Transcribed page contents:
= = = =
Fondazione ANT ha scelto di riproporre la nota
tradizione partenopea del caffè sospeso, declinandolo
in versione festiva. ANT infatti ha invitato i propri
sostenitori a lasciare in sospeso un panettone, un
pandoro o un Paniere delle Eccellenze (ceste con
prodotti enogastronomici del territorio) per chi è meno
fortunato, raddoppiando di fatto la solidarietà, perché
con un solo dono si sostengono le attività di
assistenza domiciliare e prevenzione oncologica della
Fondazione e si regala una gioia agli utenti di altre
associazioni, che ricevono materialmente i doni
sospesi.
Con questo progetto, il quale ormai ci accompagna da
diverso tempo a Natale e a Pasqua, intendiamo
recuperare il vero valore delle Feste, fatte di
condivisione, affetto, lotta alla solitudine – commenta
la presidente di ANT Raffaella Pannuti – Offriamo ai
= = = =
- **How to complete this task**
Wherever a line above contains "sospeso", copy that line.

- **Result below**
tradizione partenopea del caffè sospeso, declinandolo
sostenitori a lasciare in sospeso un panettone, un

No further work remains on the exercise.